Strike the Charente Maritime off your list if you don't like wind. One of the reasons we left was the hassle of getting the insurance to pay for roof repairs. Forget any sort of awning to get any respite from the intense summer sun unless you anchor it in concrete. One morning after a particularly windy night, there was a trampoline in the middle of the field opposite. No one in the hamlet laid claim to it, must have come in from elsewhere.


----------



## RayRay

saffron_gin said:


> ugh thanks...am quite set on finding a relatively un wind buffetted place after having experienced the power and long term effect of being windblown...


There are two or three wind storms or rain storms with a lot of wind per year. It's not consistently windy or even breezy like it is near the ocean. 

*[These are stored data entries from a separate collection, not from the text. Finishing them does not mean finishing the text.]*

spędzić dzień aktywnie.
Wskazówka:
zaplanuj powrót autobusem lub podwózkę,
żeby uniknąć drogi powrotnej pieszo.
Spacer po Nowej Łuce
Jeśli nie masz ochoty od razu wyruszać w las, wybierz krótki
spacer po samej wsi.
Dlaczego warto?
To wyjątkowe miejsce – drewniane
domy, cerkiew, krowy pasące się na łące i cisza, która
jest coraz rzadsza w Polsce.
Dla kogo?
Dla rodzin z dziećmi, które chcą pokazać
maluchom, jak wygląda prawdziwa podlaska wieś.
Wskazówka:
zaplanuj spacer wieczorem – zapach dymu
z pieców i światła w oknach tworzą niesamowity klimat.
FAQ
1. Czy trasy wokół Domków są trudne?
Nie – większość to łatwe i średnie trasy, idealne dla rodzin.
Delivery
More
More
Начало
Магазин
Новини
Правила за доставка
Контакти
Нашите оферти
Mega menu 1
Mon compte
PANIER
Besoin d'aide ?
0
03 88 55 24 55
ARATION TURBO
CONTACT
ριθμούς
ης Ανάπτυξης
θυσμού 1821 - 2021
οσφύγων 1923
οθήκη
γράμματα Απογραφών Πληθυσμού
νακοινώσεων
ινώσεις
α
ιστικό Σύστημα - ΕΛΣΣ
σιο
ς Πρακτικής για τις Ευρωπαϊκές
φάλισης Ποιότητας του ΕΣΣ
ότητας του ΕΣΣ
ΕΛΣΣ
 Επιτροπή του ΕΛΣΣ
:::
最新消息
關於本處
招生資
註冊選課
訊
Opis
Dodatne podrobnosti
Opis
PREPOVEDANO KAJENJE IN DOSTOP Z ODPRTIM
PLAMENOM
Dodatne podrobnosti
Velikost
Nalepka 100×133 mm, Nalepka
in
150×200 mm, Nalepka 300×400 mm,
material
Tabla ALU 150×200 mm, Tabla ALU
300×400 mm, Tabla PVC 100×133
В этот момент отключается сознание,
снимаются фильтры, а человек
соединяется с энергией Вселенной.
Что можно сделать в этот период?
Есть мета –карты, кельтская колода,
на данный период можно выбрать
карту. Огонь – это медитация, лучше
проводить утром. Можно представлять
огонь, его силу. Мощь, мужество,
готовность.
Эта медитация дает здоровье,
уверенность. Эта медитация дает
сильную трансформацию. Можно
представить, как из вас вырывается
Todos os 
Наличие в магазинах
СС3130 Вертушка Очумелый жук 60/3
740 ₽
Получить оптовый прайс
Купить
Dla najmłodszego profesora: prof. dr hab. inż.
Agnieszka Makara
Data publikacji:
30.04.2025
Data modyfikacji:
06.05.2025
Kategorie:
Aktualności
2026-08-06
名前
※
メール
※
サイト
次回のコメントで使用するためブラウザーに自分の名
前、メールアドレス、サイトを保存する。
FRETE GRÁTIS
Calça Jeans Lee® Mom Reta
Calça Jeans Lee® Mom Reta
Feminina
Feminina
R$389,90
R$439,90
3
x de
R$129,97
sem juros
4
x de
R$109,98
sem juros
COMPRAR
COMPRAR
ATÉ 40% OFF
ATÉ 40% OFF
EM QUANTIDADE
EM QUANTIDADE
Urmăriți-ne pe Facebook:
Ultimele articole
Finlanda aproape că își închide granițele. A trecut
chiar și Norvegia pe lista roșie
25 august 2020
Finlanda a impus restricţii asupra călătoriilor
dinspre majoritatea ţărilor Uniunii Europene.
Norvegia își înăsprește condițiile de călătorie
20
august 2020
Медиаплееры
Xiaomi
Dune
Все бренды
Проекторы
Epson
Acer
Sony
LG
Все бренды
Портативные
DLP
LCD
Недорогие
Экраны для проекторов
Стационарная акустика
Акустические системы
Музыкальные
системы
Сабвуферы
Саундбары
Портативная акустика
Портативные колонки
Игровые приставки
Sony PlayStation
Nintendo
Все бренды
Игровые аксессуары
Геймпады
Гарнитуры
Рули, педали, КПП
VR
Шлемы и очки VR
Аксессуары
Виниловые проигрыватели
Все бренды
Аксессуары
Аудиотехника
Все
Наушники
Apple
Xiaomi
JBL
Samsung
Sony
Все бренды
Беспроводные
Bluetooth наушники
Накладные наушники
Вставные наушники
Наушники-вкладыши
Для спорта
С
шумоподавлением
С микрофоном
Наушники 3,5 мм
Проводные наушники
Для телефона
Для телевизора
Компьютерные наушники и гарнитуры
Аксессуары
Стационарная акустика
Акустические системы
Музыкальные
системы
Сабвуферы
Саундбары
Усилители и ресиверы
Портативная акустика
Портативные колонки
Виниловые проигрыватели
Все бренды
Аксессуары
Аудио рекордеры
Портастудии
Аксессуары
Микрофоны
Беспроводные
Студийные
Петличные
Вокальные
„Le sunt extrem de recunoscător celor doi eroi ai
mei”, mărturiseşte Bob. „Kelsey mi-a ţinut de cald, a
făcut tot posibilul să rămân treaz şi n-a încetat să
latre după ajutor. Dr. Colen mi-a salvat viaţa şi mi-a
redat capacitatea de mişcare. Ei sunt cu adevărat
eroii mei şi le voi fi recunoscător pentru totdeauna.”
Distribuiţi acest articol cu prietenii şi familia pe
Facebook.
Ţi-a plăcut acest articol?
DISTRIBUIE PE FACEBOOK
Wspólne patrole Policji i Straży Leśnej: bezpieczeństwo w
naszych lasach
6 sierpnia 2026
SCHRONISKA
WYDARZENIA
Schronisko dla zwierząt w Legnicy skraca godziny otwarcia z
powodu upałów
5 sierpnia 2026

It is rainy and cloudy in winter. If you need winter sun it would be best to consider elsewhere. 

Ray


----------



## saffron_gin

RayRay said:


> There are two or three wind storms or rain storms with a lot of wind per year. It's not consistently windy or even breezy like it is near the ocean.
> 
> It is rainy and cloudy in winter. If you need winter sun it would be best to consider elsewhere.
> 
> Ray


Thanks...oddly although your post appears above my post you quoted in response...when I wrote it I only saw the post before yours...so not in response to you...if that makes it clear.


----------



## rynd2it

saffron_gin said:


> ugh thanks...am quite set on finding a relatively un wind buffetted place after having experienced the power and long term effect of being windblown...


In the areas you are discussing, I'd be looking for somewhere sheltered by forest or in a valley at least and note wind direction can play a big part in this. During the winter/early spring we had winds from the North with a real chill factor and quite severe frost (- 8 one night which killed all the blossom and wrecked the wisteria. Then we had winds from the South bringing copious quatities of Sahara sand, now it's all settled to the West but still a breeze most days.


----------



## MoonlitKnight

I, too, would LOVE to know where the areas are that get the least amount of wind. 
Rain, snow, cloud cover are fine - I've lived in Northern California, Oregon and Washington for the last 30 years - now I live on the edge of a rainforest in Washington - I'm used to grey skies, not seeing the sun for months. 
As an active cyclist I want to choose a low-wind area.
Thank you to everyone on this forum - I have found so much helpful information here!


----------